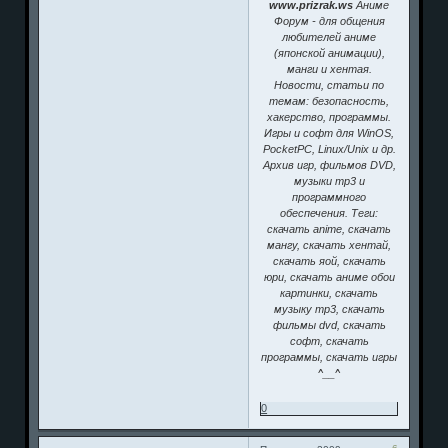
www.prizrak.ws
Аниме
Форум - для общения
любителей аниме
(японской анимации),
манги и хентая.
Новости, статьи по
темам: безопасность,
хакерство, программы.
Игры и софт для WinOS,
PocketPC, Linux/Unix и др.
Архив игр, фильмов DVD,
музыки mp3 и
программного
обеспечения. Теги:
скачать anime, скачать
мангу, скачать хентай,
скачать яой, скачать
юри, скачать аниме обои
картинки, скачать
музыку mp3, скачать
фильмы dvd, скачать
софт, скачать
программы, скачать игры
^__^
0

What the task asks: Having found the line with "юри, скачать аниме обои", transcribe it and each line after it to the end of the entries, with no other lines.

Finished task:
юри, скачать аниме обои
картинки, скачать
музыку mp3, скачать
фильмы dvd, скачать
софт, скачать
программы, скачать игры
^__^
0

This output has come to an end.